With that said and done, you and your parents should plan time to sit down to fill out the form. Be warned: whether you do it in hardcopy or online, the application length and imperviousness has been compared to that of a complex federal income tax form. You will have to go online beforehand and apply for an online access PIN. Materials to have handy while you’re filling out the form are your most recent income tax forms, pay stubs, figures associated with home mortgage and auto loans, bank statement, and social security and driver license numbers.

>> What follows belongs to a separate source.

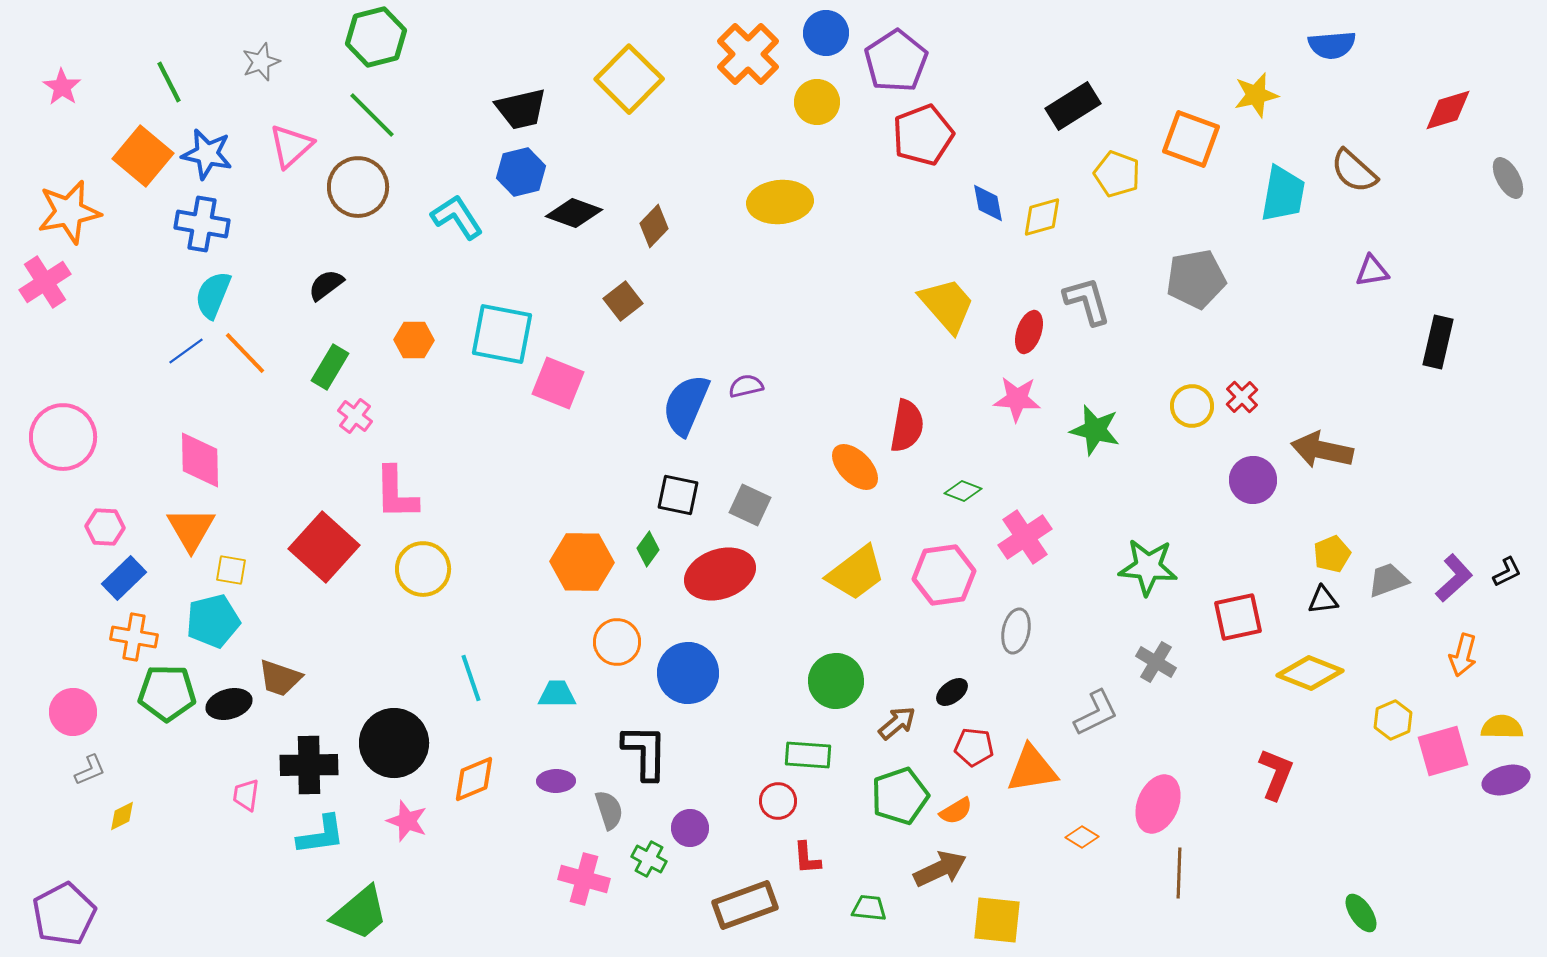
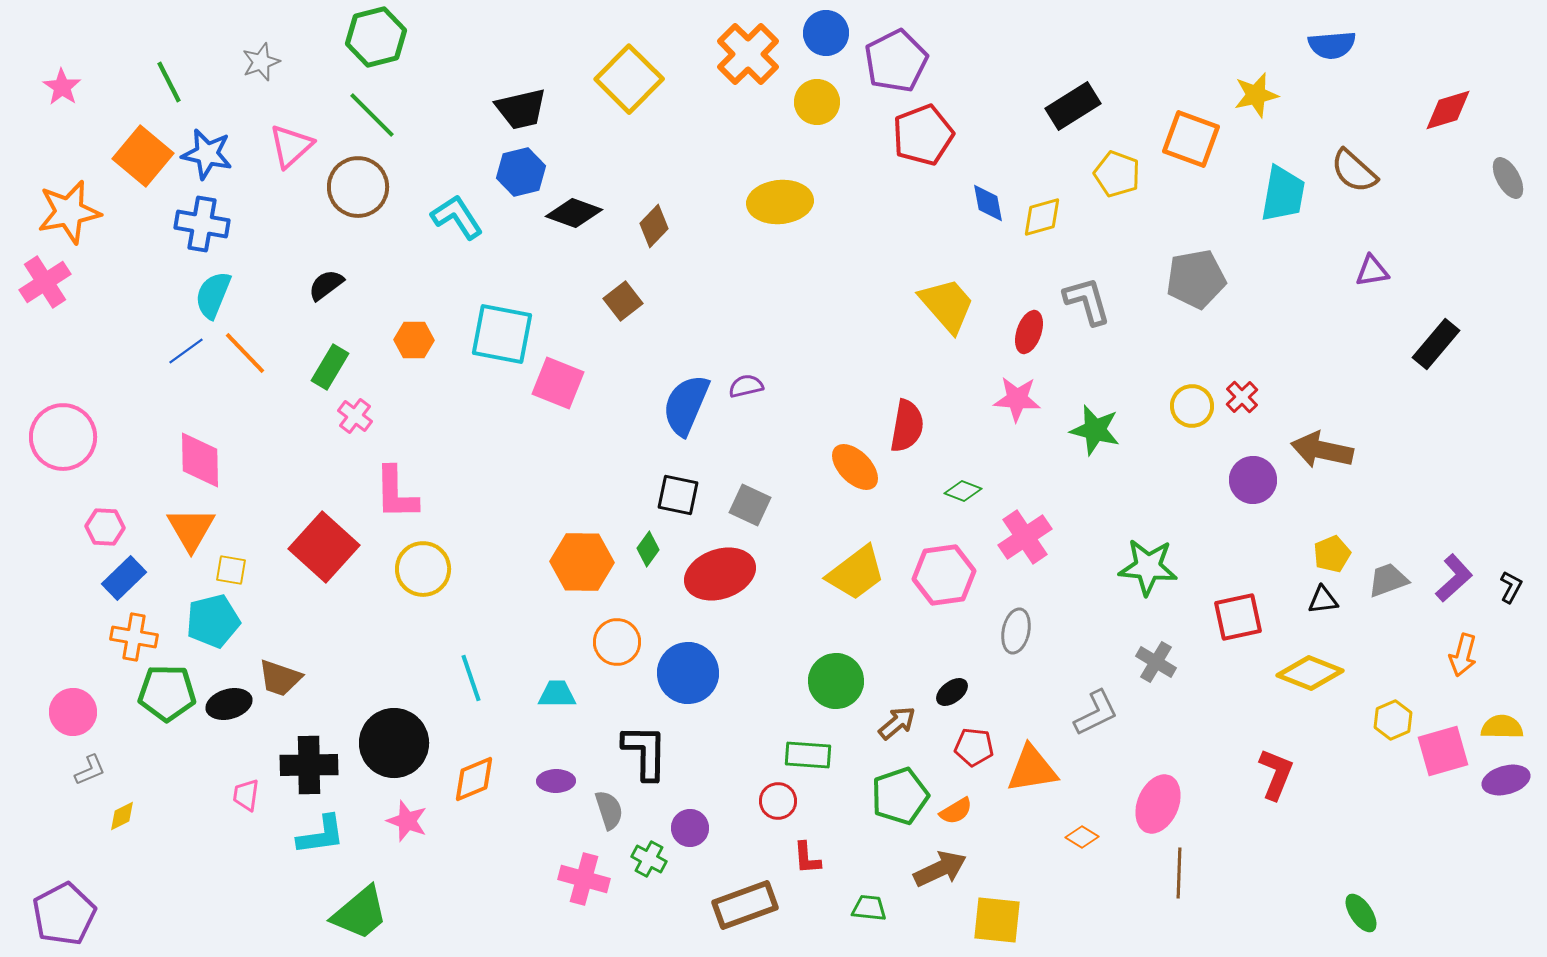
purple pentagon at (896, 61): rotated 6 degrees clockwise
black rectangle at (1438, 342): moved 2 px left, 2 px down; rotated 27 degrees clockwise
black L-shape at (1507, 572): moved 4 px right, 15 px down; rotated 36 degrees counterclockwise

Need help filling out the form? Many high schools offer seminars and invite financial aid officials in to help students and parents untangle the mess. One popular and nationwide program is College Goal Sunday.

7. Visit College Campuses

Once you have narrowed down your college search a critical component in your application process should be a campus visit. College is as much marketing as it is academics and finances, so your slick, glossy brochure is designed to sell. Like everything else in sales, sometimes things ain’t as they appear to be. Would you spend $50,000 on a car sight unseen? Then why would you make your choice of college without paying a visit?

8. Apply to Colleges

You’ve taken your entrance exams, narrowed down your college choices and visited campuses. Now you complete your applications and send them in by the deadlines attached to them. Take your time with each application. Complete each one as if it were the only one you had to complete. Plan your essays on scratch paper first and write concise articulate prose that still offers insight into your personality. Do not use the same essay for each application; this is a big turn-off to admissions officers.

9. Make Your Final Choice

Students that receive acceptance notices from multiple colleges have a choice to make. Spend time once again weighing the pros and cons of each school in light of your current plans. Discuss options with parents and guidance counselors. Congratulations!